Die Gebührenstruktur ist in Grundzügen mit den bekannten Modellen vergleichbar. Der Emittent bezahlt das Rating. Hierbei gibt es einen Preis für die Ersteinschätzung und die Gebühr für die Überwachung. Daneben werden für die Begebung von Anleihen Emissionsgebühren in Rechnung gestellt. Das Fee-Schedule von Scope ist aber relativ einfach und auch nur zwei Seiten dick; während es bei S&P durchaus sieben oder acht Seiten sind. Unser Preis reflektiert selbstverständlich den Nutzen des Ratings für den Auftraggeber, hier hat Scope derzeit nicht die gleiche Positionierung wie die Großen Drei. In die Gebühren fließt aber auch die günstigere Kostenbasis unseres Hauses ein. Da es bisher nur drei große und in der Regel gleichwertige Konkurrenten gibt, herrscht auf der Einnahmeseite bei diesen Häusern entsprechende Entspannung.

Warum hat sich Stefan Quandt an Scope beteiligt?

Stefan Quandt hat die Idee der Schaffung einer europäischen Agentur gefallen. Er sieht auch die Chancen, die ein solches Projekt mit sich bringt.

Wie hat sich das Eigenkapital entwickelt beziehungsweise über welche EK-Basis verfügt Scope jetzt?

Scope hat in verschiedenen Schritten die Kapitalbasis gestärkt, an der sich bekannte Privatpersonen und institutionelle Anleger beteiligt haben. Dazu gehört auch Stefan Quandt. Wir wollen aber nicht den Eindruck erwecken, dass hiermit das Ziel erreicht und alles gut ist. Der Aufbau einer europäischen Agentur geht weiter. Scope wird weiter Kapital aufnehmen, um weiteres Wachstum zu generieren. Dazu gehört der Ausbau der Sektorenexpertise. Bisher liegt der Schwerpunkt bei Ratings für Firmen aus den Branchen erneuerbare Energien, Immobilien, Auto- und Autozulieferer sowie dem Pharmasektor. Es fehlen im Team aber auch noch lokale Spezialisten beispielsweise aus Frankreich, Italien und Spanien. In diesem Zusammenhang wird Scope an weiteren europäischen Standorten Büros eröffnen.

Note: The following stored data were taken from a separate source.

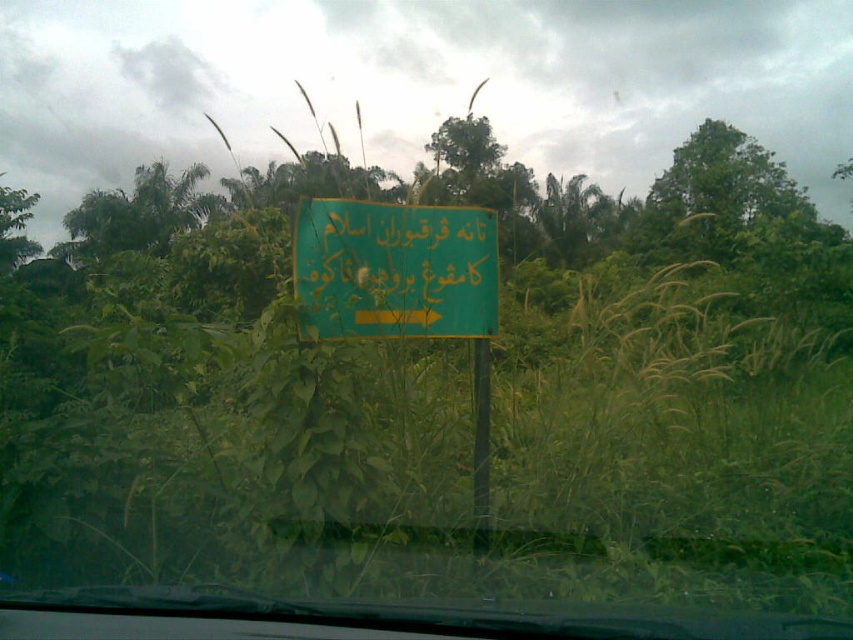 You are driving along a rural road and notice two points in the scene through your windshield. The first point is located at coordinates point (761, 218), and the second is at point (482, 346). Which of these points is closer to your car?

Point (761, 218) is closer to your car because it is further to the viewer than point (482, 346).

You are driving a car and see the green matte sign at center and the green leafy tree at upper right through your windshield. Which object appears taller in the scene?

The green leafy tree at upper right appears taller than the green matte sign at center.

In the scene shown: You are driving a car and notice the green matte sign at center and the green plastic pole at center ahead on the road. Which object is wider when viewed from your perspective inside the car?

The green matte sign at center is wider than the green plastic pole at center. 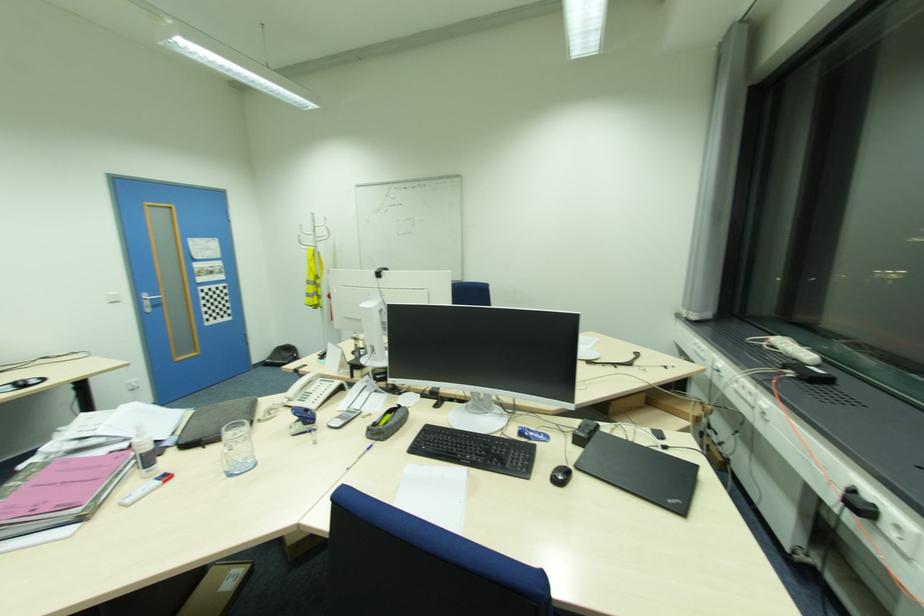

Haben Sie Unterstützung von Key-Investoren im Markt - das heißt, gibt es Friends of Scope, die sich bei Emittenten für Scope einsetzen?

Ein klares Ja und das freut uns. Es gibt eine lange Liste von Investoren, die unser Vorgehen und unsere Analysen schätzen und nutzen. Dazu gehören auch sehr große Anleger. Unterstützung gibt es auch von zahlreichen deutschen Investoren.

Werden Sie von Fitch, Moody's und S&P schon als Konkurrent wahrgenommen?

Die drei großen Agenturen haben Scope wohl nicht auf dem Radarschirm. Sie sehen zwar, dass Analysten von ihnen zu uns wechseln, aber das war es schon. Als angsteinflößende Konkurrenz werden wir noch eine ganze Weile nicht gesehen.